We searched avian genomes for AREs within ~1000 bp upstream of NRF2 target genes using the de novo human consensus motif (TGASWMAKCN) identified by Chorley et al.64 (Supplementary Table 7). Primers were designed to amplify 25–50 bp on each side flanking the ARE (Supplementary Table 12). Chromatin was purified from liver samples from wild Neoaves (Oven bird S. aurocapilla; Gray catbird D. carolinensis) and Chicken. ChIP assay protocol was modified from the Magna ChIP G Tissue Kit manual (17-20000, Millipore). Thirty milligrams of liver or skin tissues were cut into small pieces on ice and washed with phosphate-buffered saline (PBS) with 1× proteinase inhibitor cocktail once and then centrifuged at 5000 rpm. The tissue pellets were cross-linked with 1% formaldehyde at room temperature for 10 min, and the reaction was stopped by adding 0.125 M glycine. The tissue pellets were disaggregated by microgrinder and pestle and were lysed in tissue lysis buffer (5 mM PIPES, pH 8.0, 85 mM KCl, 0.5% NP40, 1× proteinase inhibitor cocktail) by incubating on ice for 15 min. After spin down, the pellets were re-suspended in nuclei lysis buffer (50 mM Tris-HCl pH 8.0, 10 mM EDTA, 1% SDS plus 1× proteinase inhibitor cocktail). After incubation on ice for 20 min, the lysates were subjected to sonication to obtain chromatin DNA fragments ranging from 200 to 1000 bps. The sonicated chromatin was immunoprecipitated by Nrf2 antibody (16396-1-AP, Proteintech Group; 1:250) and the isotype IgG control (30000-0-AP, Proteintech Group; 1:250) and captured on protein G magnetic beads (Millipore). Bound chromatin was then washed in low-salt wash buffer (20 mM Tris-HCl, pH 8.0 150 mM NaCl, 2 mM EDTA, 1% Triton X-100, and 0.1% SDS), high-salt wash buffer (20 mM Tris-HCl, pH 8.0, 500 mM NaCl, 2 mM EDTA, 1% Triton X-100, and 0.1% SDS), LiCl wash buffer (10 mM Tris-HCl, pH 8.0, 250 mM LiCl, 1 mM EDTA, 1% NP-40, and 1% SDS), and TE buffer and subjected to elution, de-crosslinking, RNase and Proteinase K treatment in elution buffer (1% SDS and 50 mM NaHCO3) followed by spin column purification (Qiagen PCR purification kit).
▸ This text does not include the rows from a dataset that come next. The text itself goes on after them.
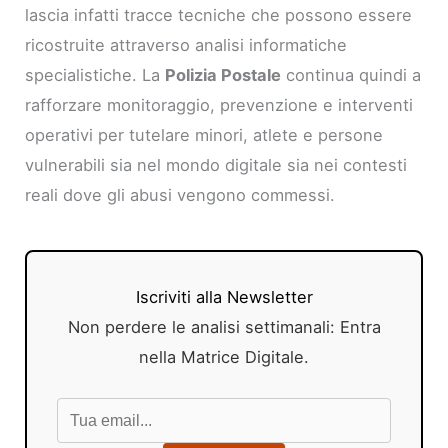
lascia infatti tracce tecniche che possono essere
ricostruite attraverso analisi informatiche
specialistiche. La
Polizia Postale
continua quindi a
rafforzare monitoraggio, prevenzione e interventi
operativi per tutelare minori, atlete e persone
vulnerabili sia nel mondo digitale sia nei contesti
reali dove gli abusi vengono commessi.
Iscriviti alla Newsletter
Non perdere le analisi settimanali: Entra
nella Matrice Digitale.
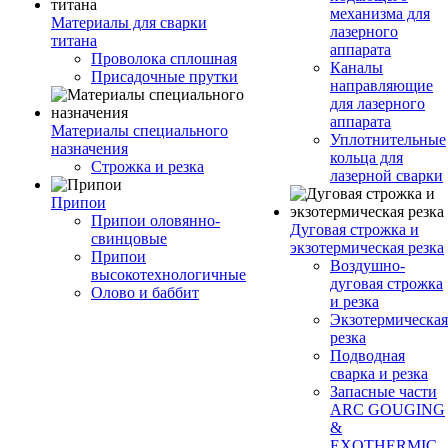
механизма для
Материалы для сварки
лазерного
титана
аппарата
Проволока сплошная
Каналы
Присадочные прутки
направляющие
для лазерного
аппарата
Материалы специального
Уплотнительные
назначения
кольца для
Строжка и резка
лазерной сварки
Припои
Припои оловянно-
Дуговая строжка и
свинцовые
экзотермическая резка
Припои
Воздушно-
высокотехнологичные
дуговая строжка
Олово и баббит
и резка
Экзотермическая
резка
Подводная
сварка и резка
Запасные части
ARC GOUGING
&
EXOTHERMIC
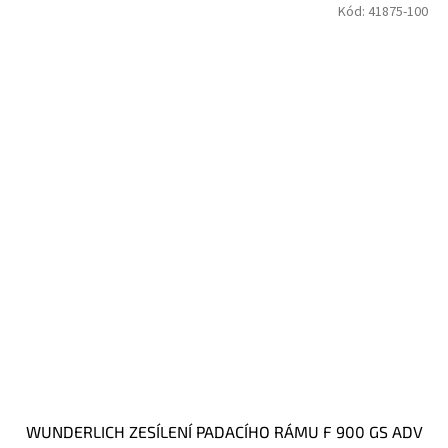
Kód:
41875-100
WUNDERLICH ZESÍLENÍ PADACÍHO RÁMU F 900 GS ADV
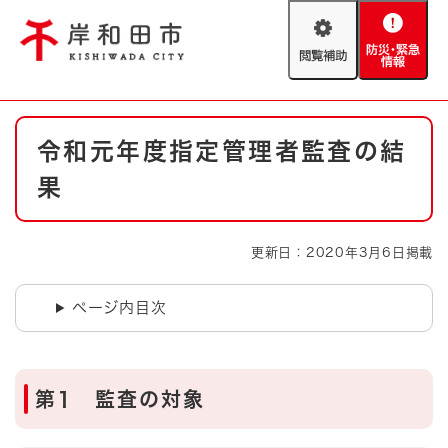
ペ
メニューを飛ばして本文へ
ー
閲
防
ジ
覧
災
の
補
・
先
助
緊
頭
Foreign language
本
急
で
防災・緊急情報
救急・消防
令和元年度指定管理者監査の結
文
情
す
報
。
果
やさしい日本語
ハザードマップ
AED設置箇所
文字サイズ
拡大
標準
更新日：2020年3月6日掲載
とじる
背景色変更
白
黒
青
ページ内目次
とじる
第1 監査の対象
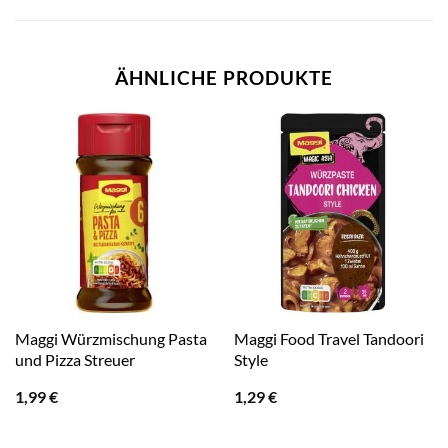
ÄHNLICHE PRODUKTE
Maggi Würzmischung Pasta
Maggi Food Travel Tandoori
und Pizza Streuer
Style
1,99
€
1,29
€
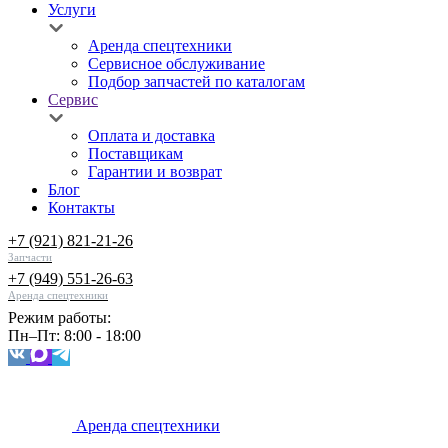
Услуги
Аренда спецтехники
Сервисное обслуживание
Подбор запчастей по каталогам
Сервис
Оплата и доставка
Поставщикам
Гарантии и возврат
Блог
Контакты
+7 (921) 821-21-26
Запчасти
+7 (949) 551-26-63
Аренда спецтехники
Режим работы:
Пн–Пт: 8:00 - 18:00
Аренда спецтехники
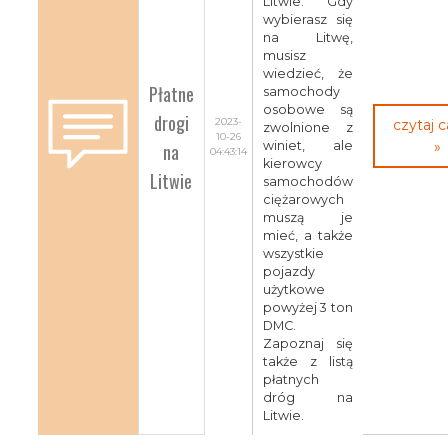
Litwie. Gdy
wybierasz się
na Litwę,
musisz
wiedzieć, że
Płatne
samochody
osobowe są
drogi
2023-
czytaj 
zwolnione z
10-26
na
winiet, ale
»
04:43:14
kierowcy
Litwie
samochodów
ciężarowych
muszą je
mieć, a także
wszystkie
pojazdy
użytkowe
powyżej 3 ton
DMC.
Zapoznaj się
także z listą
płatnych
dróg na
Litwie.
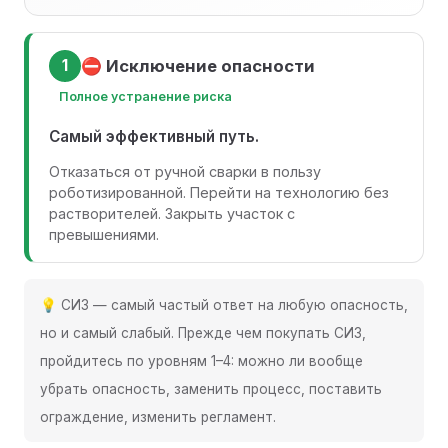
1
⛔ Исключение опасности
Полное устранение риска
Самый эффективный путь.
Отказаться от ручной сварки в пользу
роботизированной. Перейти на технологию без
растворителей. Закрыть участок с
превышениями.
💡 СИЗ — самый частый ответ на любую опасность,
но и самый слабый. Прежде чем покупать СИЗ,
пройдитесь по уровням 1–4: можно ли вообще
убрать опасность, заменить процесс, поставить
ограждение, изменить регламент.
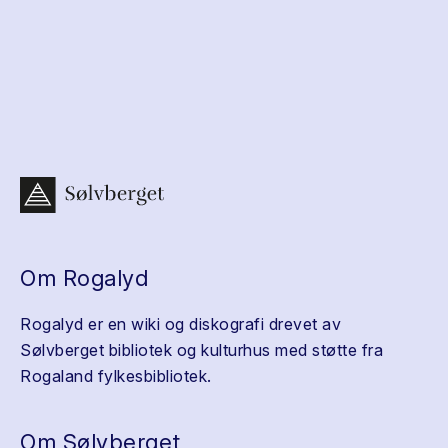
Om Rogalyd
Rogalyd er en wiki og diskografi drevet av
Sølvberget bibliotek og kulturhus med støtte fra
Rogaland fylkesbibliotek.
Om Sølvberget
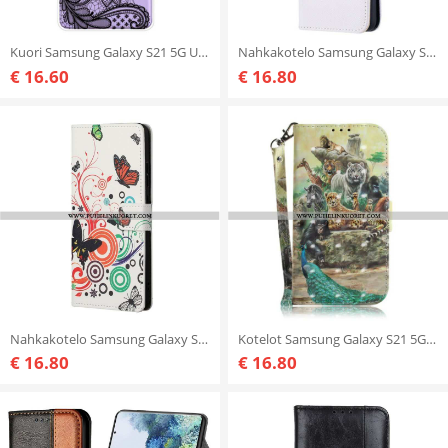
Kuori Samsung Galaxy S21 5G Upea Pitsi
Nahkakotelo Samsung Galaxy S21 5G Panda Hauskaa
€ 16.60
€ 16.80
Nahkakotelo Samsung Galaxy S21 5G Perhosia Ja Kukkia
Kotelot Samsung Galaxy S21 5G Suojaketju Kuori Thong Safari Animals
€ 16.80
€ 16.80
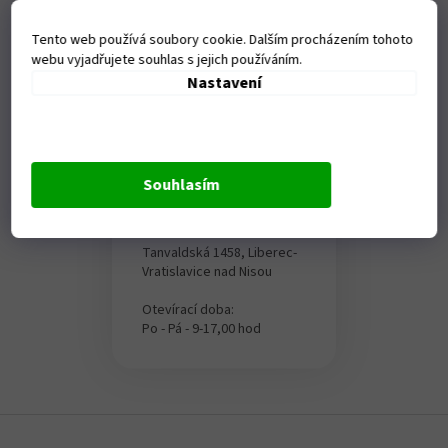
í
p
Tento web používá soubory cookie. Dalším procházením tohoto
r
webu vyjadřujete souhlas s jejich používáním.
v
Nastavení
k
y
v
ý
p
i
Souhlasím
Kamenná
s
prodejna
u
Tanvaldská 1458, Liberec-
Vratislavice nad Nisou
Otevírací doba:
Po - Pá - 9-17,00 hod
Z
á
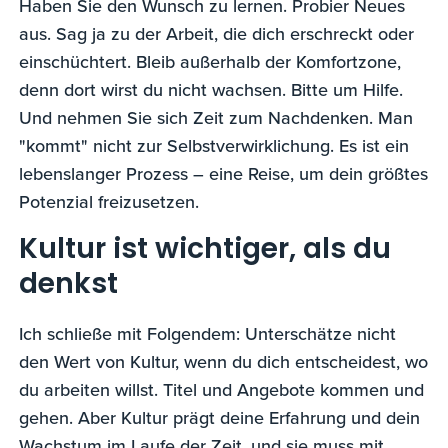
Haben Sie den Wunsch zu lernen. Probier Neues
aus. Sag ja zu der Arbeit, die dich erschreckt oder
einschüchtert. Bleib außerhalb der Komfortzone,
denn dort wirst du nicht wachsen. Bitte um Hilfe.
Und nehmen Sie sich Zeit zum Nachdenken. Man
"kommt" nicht zur Selbstverwirklichung. Es ist ein
lebenslanger Prozess – eine Reise, um dein größtes
Potenzial freizusetzen.
Kultur ist wichtiger, als du
denkst
Ich schließe mit Folgendem: Unterschätze nicht
den Wert von Kultur, wenn du dich entscheidest, wo
du arbeiten willst. Titel und Angebote kommen und
gehen. Aber Kultur prägt deine Erfahrung und dein
Wachstum im Laufe der Zeit, und sie muss mit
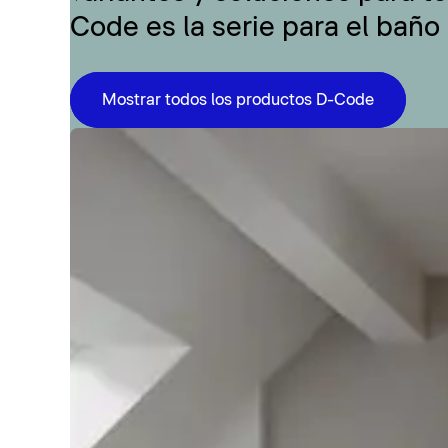
Code es la serie para el baño
Mostrar todos los productos D-Code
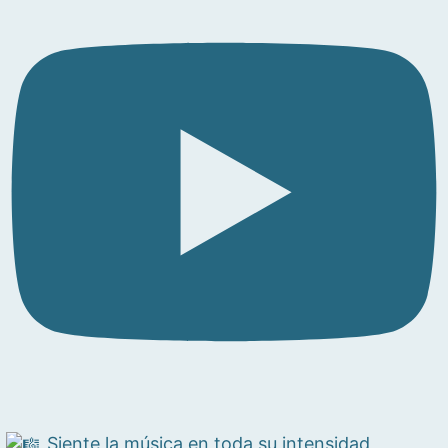
Siente la música en toda su intensidad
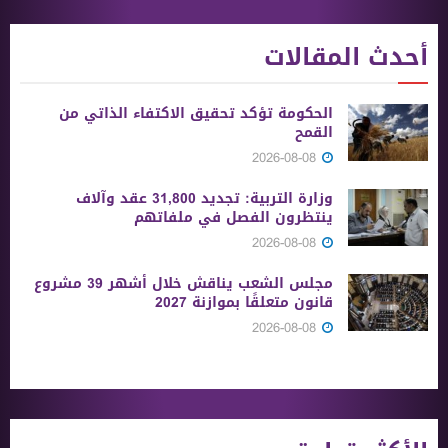
أحدث المقالات
الحكومة تؤكد تحقيق الاكتفاء الذاتي من
القمح
2026-08-08
وزارة التربية: تجديد 31,800 عقد وآلاف
ينتظرون الفصل في ملفاتهم
2026-08-08
مجلس الشعب يناقش خلال أشهر 39 مشروع
قانون متعلقًا بموازنة 2027
2026-08-08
CRISPR-Cas9 genome editing

Predesigned Alt-R CRISPR-Cas9 crRNA targeting the Human KEAP1 locus, along with Alt-R CRISPR-Cas9 tracrRNA, were obtained from Integrated DNA Technologies (Supplementary Table 13). Predesigned negative and positive control crRNAs were obtained from the Alt-R CRISPR-Cas9 Human Control Kit (Integrated DNA Technologies). Guide RNA (gRNA) was prepared from crRNA and tracrRNA at 100 μM final concentration in Nuclease-Free Duplex Buffer (Integrated DNA Technologies) according to the manufacturer’s protocol. Separate ribonucleoprotein (RNP) complexes consisting of Alt-R S.p. HiFi Cas9 Nuclease V3 (Integrated DNA Technologies) and a single gRNA were formed in Opti-MEM media (Thermo Fisher Scientific) with Cas9 PLUS reagent (Thermo Fisher Scientific). RNP complexes at a final concentration of 50 nM were reverse-transfected into HEK293T cells (ATCC® CRL-3216™) using CRISPRMAX transfection reagent (Thermo Fisher Scientific). Cells were incubated at 37 °C, 5% CO2 for 48 h.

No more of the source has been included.